Horyzonty Bankowości 2015: Strategia banków po roku 2015 wypadkową unijnych regulacji?
Do takich konkluzji można było dojść słuchając wybitnych ekspertów bankowych, analizujących przewidywane modele funkcjonowania instytucji finansowych podczas II sesji II Forum Strategii Bankowych, zatytułowanej: "Polityczne i regulacyjne determinanty strategii banków po roku 2015".
Stanisław Brzeg-Wieluński
Dr hab. Krzysztof Kalicki, prezes zarządu Deutsche Banku Polska S.A. zauważył, że obecna sytuacja europejskich banków jest efektem polityki monetarnej i gospodarczej krajów UE. Dołożyła się do tego negatywnie amerykańska ekspansywna polityka akcji kredytowej, opartej na domniemanym zabezpieczeniu banków przez agendy rządowe, co działo się także w Europie. W konsekwencji wyhodowano bańkę na rynku kredytów hipotecznych i samym rynku kapitałowym. Globalny kryzys dowiódł, że standardy bankowe okazały się zbyt słabe, a kapitały mające pokrywać ryzyko były niedostateczne. Dotyczyło to zwłaszcza płynności. Okazało się przy tym, że zarządzanie ryzykiem jest bardziej kompleksowe niż oczekiwano. Banki postawiły więc na arbitraż regulacyjny, a państwa uznały, że instytucje te są zbyt duże, aby pozwolić im upaść. Podatnik z trwogą obserwował jak z budżetu państwa banki amerykańskie otrzymały 1,5 biliona USD, a unijne 1,5 bln euro – wszystko po to, aby nie zbankrutowały.

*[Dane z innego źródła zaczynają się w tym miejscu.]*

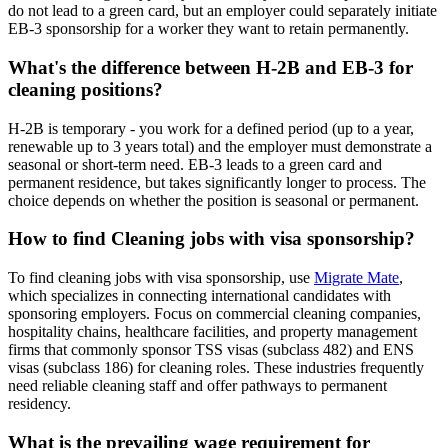
do not lead to a green card, but an employer could separately initiate
EB-3 sponsorship for a worker they want to retain permanently.
What's the difference between H-2B and EB-3 for
cleaning positions?
H-2B is temporary - you work for a defined period (up to a year,
renewable up to 3 years total) and the employer must demonstrate a
seasonal or short-term need. EB-3 leads to a green card and
permanent residence, but takes significantly longer to process. The
choice depends on whether the position is seasonal or permanent.
How to find Cleaning jobs with visa sponsorship?
To find cleaning jobs with visa sponsorship, use
Migrate Mate
,
which specializes in connecting international candidates with
sponsoring employers. Focus on commercial cleaning companies,
hospitality chains, healthcare facilities, and property management
firms that commonly sponsor TSS visas (subclass 482) and ENS
visas (subclass 186) for cleaning roles. These industries frequently
need reliable cleaning staff and offer pathways to permanent
residency.
What is the prevailing wage requirement for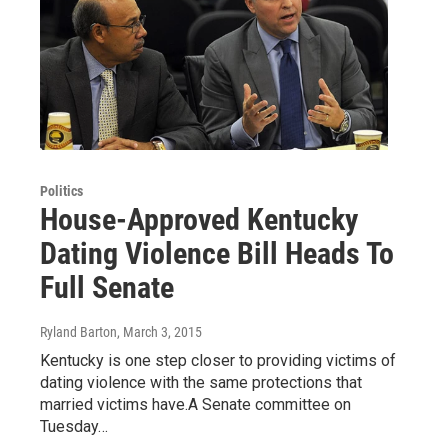
Politics
House-Approved Kentucky
Dating Violence Bill Heads To
Full Senate
Ryland Barton
, March 3, 2015
Kentucky is one step closer to providing victims of
dating violence with the same protections that
married victims have.A Senate committee on
Tuesday…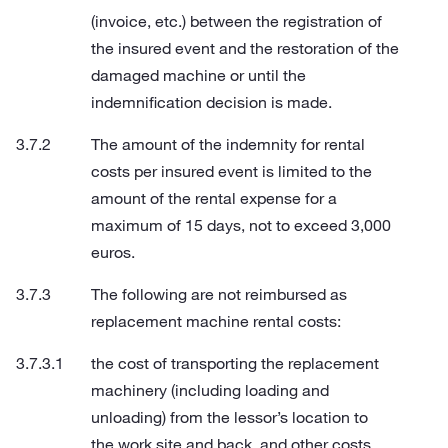
(invoice, etc.) between the registration of
the insured event and the restoration of the
damaged machine or until the
indemnification decision is made.
The amount of the indemnity for rental
costs per insured event is limited to the
amount of the rental expense for a
maximum of 15 days, not to exceed 3,000
euros.
The following are not reimbursed as
replacement machine rental costs:
the cost of transporting the replacement
machinery (including loading and
unloading) from the lessor’s location to
the work site and back, and other costs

Nie udało się zlokalizować wszystkich źródeł kryzysu, które nie tkwiły tylko w upadku banku Lehmans Brothers. Banki zdecydowały się ograniczyć ryzyko i lewar, czyli kredytowanie gospodarki. W konsekwencji politycy postanowili, że należy uregulować wszystko, opierając się na Bazylei III. Pojawia się jednak pytanie – na ile w pojedynczych krajach skuteczny jest system kontroli państwa nad sektorem bankowym. Na ile wpływa to na przepisy wynikające z samych konstytucji krajów UE. Bruksela dążyła do ujednolicenia przepisów dotyczących usług finansowych, ubezpieczeń, funduszy, domów maklerskich. W konsekwencji tego miał powstać jednolity rynek kapitałowy Unii Europejskiej. Ale każdy taki projekt to de facto nowe regulacje i organy regulacyjne. Warto pamiętać, że CRD I miało 26 stron, dziś CRD IV liczy ponad 700 stron -przypomniał Krzysztof Kalicki.
Pojawiło się CRR, a za nim rekomendacje nadzoru, wpływające na politykę banków, procedury regulacyjne etc. Czy ktoś jest w stanie zapanować na całością regulacji, które mamy? Dziś same regulacje unijne to 40-50 dokumentów, a dodatkowo banki obciążone są regulacjami związanymi z amerykańską FATCĄ. – Tymczasem, jeśli regulacje przekraczają rozsądne granice i stają się tak kompleksowe, to banki rozdzielają odpowiedzialność za ich realizowanie pomiędzy różne działy administracyjne swoich instytucji. W konsekwencji powstają silosy – dochodzi do tego, że jedne regulacje walczą z innymi… A to ma potem skutki gospodarcze i polityczne. Tymczasem kapitał w banku powinien być dostosowany do strategii działania instytucji i ponoszonego ryzyka. Ciągłe narzucanie wymogu ...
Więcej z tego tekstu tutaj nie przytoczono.